Meine Tochter quietscht auch ganz arg laut, wenn ich sie kitzle...

Mach ich was falsch?


----------



## tom23" (18. Februar 2008)

schick Sie halt zurück! Neue Tochter holen, vielleicht eine aus Japan?


----------



## wekomuc (18. Februar 2008)

Habe heute früh beim Canyon Kundendienst angerufen und folgende Aussage erhalten: Schleifen und quitschen ist anfangs normal. Sind ja nur 3/10 mm Anstand zwischen Belägen und Scheiben. Müssen eingebremst werden. Am besten auf einer langen Abfahrt und bis die Scheiben fast glühen. (Kann mir schon vorstellen, dass die Bremse nicht mehr schleift, wenn die Beläge runter sind ! ) Dann würde sich das bald legen. (Ist angeblich beim Auto auch so,  nur hört man es da nicht, weil Auto lauter ....  grrrrrrr  ) Habe aber leider keinen Berg mit genügend HM hinter dem Haus.  Also habe ich mich heute Mittag auf gemacht ins Bay. Oberland und so 80 km auf Land- und Forststraßen, Wanderwegen und Trails gefahren (Mit gestern sind das nun so 120 km )  Und immer fleißig und kräftig gebremst, auch wenn´s mal ned nötig war :-(  .  Ergebnis: Schleifen wie gehabt. Vielleicht minimal weniger.  Und wirklich komisch ist, dass bei geradeaus Fahrt auf Asphalt ohne wesentliche Einflüsse (Lastwechsel) das Schleifen kommt und geht  ......  nicht recht nachvollziehbar warum.  Dass es um Kurven, ob schnell oder langsam , bergauf, bergab oder auf der Ebene, schleift ist  da nur  nahe liegend.   -    Ich bin jedenfalls froh, dass ich an der Bremse bislang nicht rum geschraubt habe.
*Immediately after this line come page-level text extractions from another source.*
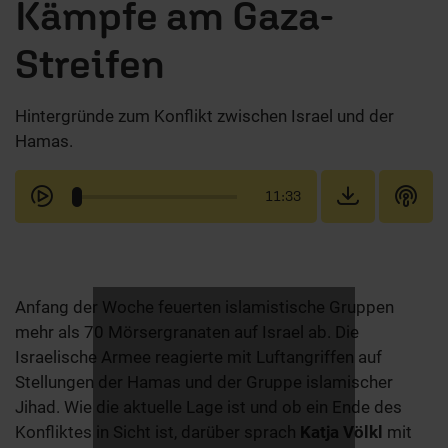
Kämpfe am Gaza-
Streifen
Hintergründe zum Konflikt zwischen Israel und der
Hamas.
11:33
Anfang der Woche feuerten islamistische Gruppen
mehr als 70 Mörsergranaten auf Israel ab. Die
Israelische Armee reagierte mit Luftangriffen auf
Stellungen der Hamas und der Gruppe islamischer
Jihad. Wie die aktuelle Lage ist und ob ein Ende des
Konfliktes in Sicht ist, darüber sprach
Katja Völkl
mit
Denn wenn das wirklich normal ist, dann hätte ich sie nur verstellen können ohne irgendwas zu bewirken, weils ja anfangs normal ist.   Aber glauben mag ich das so nicht recht ......
Die Bremse ist eine Avid Juicy 7.  Soll ja nicht die schlechteste sein, was ich langsam bezweifle.  Ich bin nach wie vor ratlos ...........


PS: Mit dem AM 7.0 habe ich mich mittlerweile angefreundet,  nur mit der Scheiß Bremse nicht. ............
Wie macht man das mit dem vom Kundendienst empfohlenen Einbremsen, wenn man versehentlich in Hamburg wohnt?  Soll man sich Urlaub nehmen und mit dem Bike in die Berge, damit es dann (vielleicht) richtig funktioniert, bevor man es normal nutzen kann ?


----------



## Tshark (19. Februar 2008)

Naja, nach einer Abfahrt sind die Beläge noch lang nicht runter, und ja, es ist wirklich beim Auto noch weitaus schlimmer, nur man hört es da nicht, aufgrund Umgebungsgeräuschen. Einfach mal beim nächsten Räderwechsel am Vorderrad drehen.
Wenn die Geräuschentwicklung partout nicht weggeht, richte einfach mal die Sättel neu aus, das ist nicht wirklich schwer und dauert ca. 10 min, geeignetes Werkzeug vorrausgesetzt. Ausrichten ggf. wiederholen, falls es nicht auf Anhieb klappt. Falls es dann immernoch Geräusche gibt, mal die Scheibe runterbauen und auf ne glatte Oberfläche legen um auszuschließen, dass die Scheibe verbogen ist. Falls ja, zurechtbiegen, falls nein, einfach wieder einsetzen, manchmal sind die unter Spannung verschraubt. Beim Wiedereinbau der Scheibe schön zentrieren und die Schrauben in mehreren Schritten und über Kreuz anziehen. Natürlich generell Drehmomente beachten.


----------



## Ialocin (19. Februar 2008)

Das gelegentliche Berühren der Bremsbeläge mit der Scheibe bekommt man mit dem Einbremsen meistens auch nicht weg, da der Abstand zwischen Scheibe und Bremse immer gleich bleibt. Wäre auch blöd, wenn das nicht so wäre.


----------



## Prof. Dr. YoMan (19. Februar 2008)

Ich hab in meinem Umfeld noch alle Scheiben fast komplett ruhig gekriegt.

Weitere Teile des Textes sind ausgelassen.